El primer Cubo da a este laberinto geométrico una lógica matemática y el escape se va resolviendo gracias a Leaven (Nicole de Boer), una nerd con habilidades analíticas sobresalientes, y a Kazan (Andrew Miller), un genio lelo y exasperante. El Hipercubo, que en realidad es un teseracto (según los que saben), no se podía quedar atrás: se nota que emplearon muchos más recursos para producir efectos high-tech deslumbrantes y, supongo, para construir la explicación de este lugar imposible: una mezcolanza de física cuántica y teoría del caos para dummies. En el Hipercubo, el rollo de la distorsión de la gravedad, el espacio y el tiempo es elemento fundamental para el terror de los cautivos y de algunos miembros de la audiencia quienes, como yo, se rascaron la cabeza frenéticamente para tratar de entender los mecanismos y teorías detrás del discurso de la cinta. La tercera entrega de la saga, en un arrebato de audacia característico de las precuelas, nos da el punto de vista de quienes están fuera del Cubo, aunque igualmente encarcelados: los guardianes voyeurs que monitorean cómo van cayendo, uno a uno, los “sujetos” del experimento. Ahi es donde se pone buena la cosa: si el primer Cubo responde a una lógica matemática y el Hipercubo a una, digamos, cuántica, el Cubo Cero tiene una lógica política.

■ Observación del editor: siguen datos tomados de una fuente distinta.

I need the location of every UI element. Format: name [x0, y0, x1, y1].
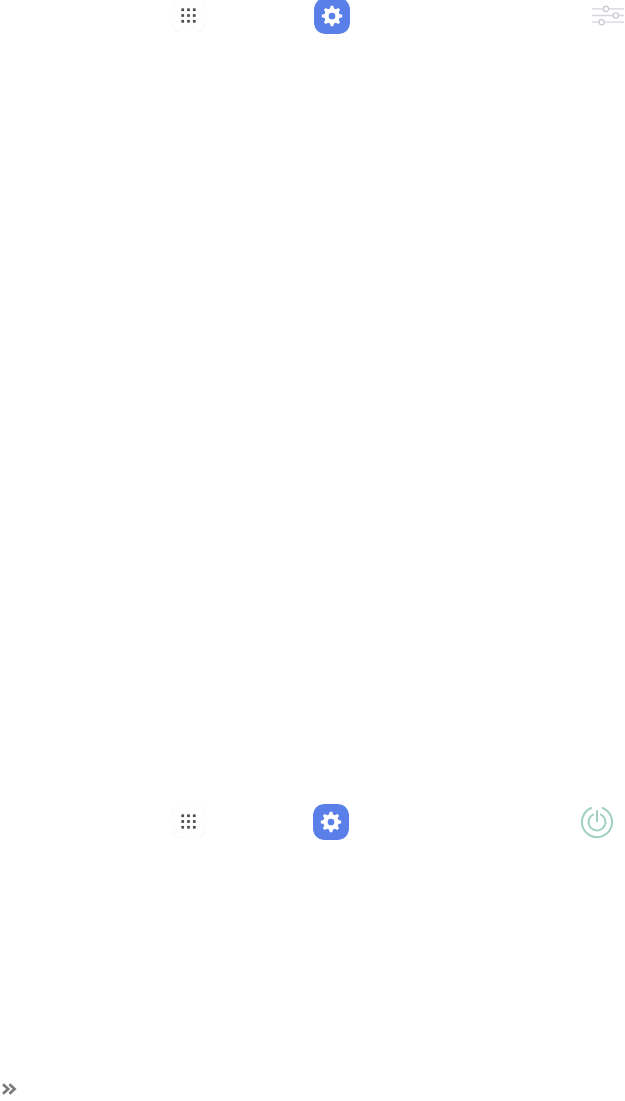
button[interactable]: All apps — [172, 0, 205, 32]
button[interactable]: Settings — [314, 0, 350, 34]
button[interactable]: Power — [579, 804, 615, 840]
button[interactable]: Settings — [313, 804, 349, 840]
button[interactable]: All apps — [172, 805, 205, 838]
button[interactable]: Expand — [1, 1080, 21, 1098]
button[interactable]: Tune — [592, 3, 624, 28]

En el Cubo Cero, Jax (Michael Riley), un desquiciado y excéntrico supervisor, baja de las alturas de su jerarquía al oscuro cuarto de vigilancia cuando la buena consciencia del celador Wynn (Zachary Bennett) lo hace entrar al Cubo para ayudar a los reclusos a escapar. Frente a la rebelión de los subalternos, alguien tiene que regresar las cosas a su inhumana normalidad, ¿no? El personaje de Jax, con todo y su ojo mecánico, me pareció genial y creo que le da cierta vitalidad a la saga. Aunque lo que representa, esta lógica política del Cubo Cero, es de verdadero miedo. Jax es pragmático, burlón, cínico, arbitrario, indiferente al dolor humano, autoritario, prepotente… justo las características de muchos de los gobiernos que hemos padecido globalmente. El verdadero terror del Cubo Cero es que revela quien está al mando: no fue el destino el que puso y mantuvo a estos pobres hombres y mujeres en cautiverio; no fueron sus crímenes, reales o inventados, los que los condenaron a la tortura y la muerte, sino Jax y los de su especie, loquetes de traje con mancuernillas de oro en los puños de sus camisas. Hoy día pareciera que el mundo es un pañuelo (por eso de las gripes y los mocos). Lo que a mi me da pavor es que, cada vez más, el mundo parece un Cubo.
(imagen del teseracto cortesía de http://lizmatematic06.nireblog.com)
1 comentario:
Sólo vi la primera del Cubo y la verdad, no sé, está interesante pero me desesperó... La segunda no se me antojó y desconocía la tercera... Quizás me anime a ver las tres completas.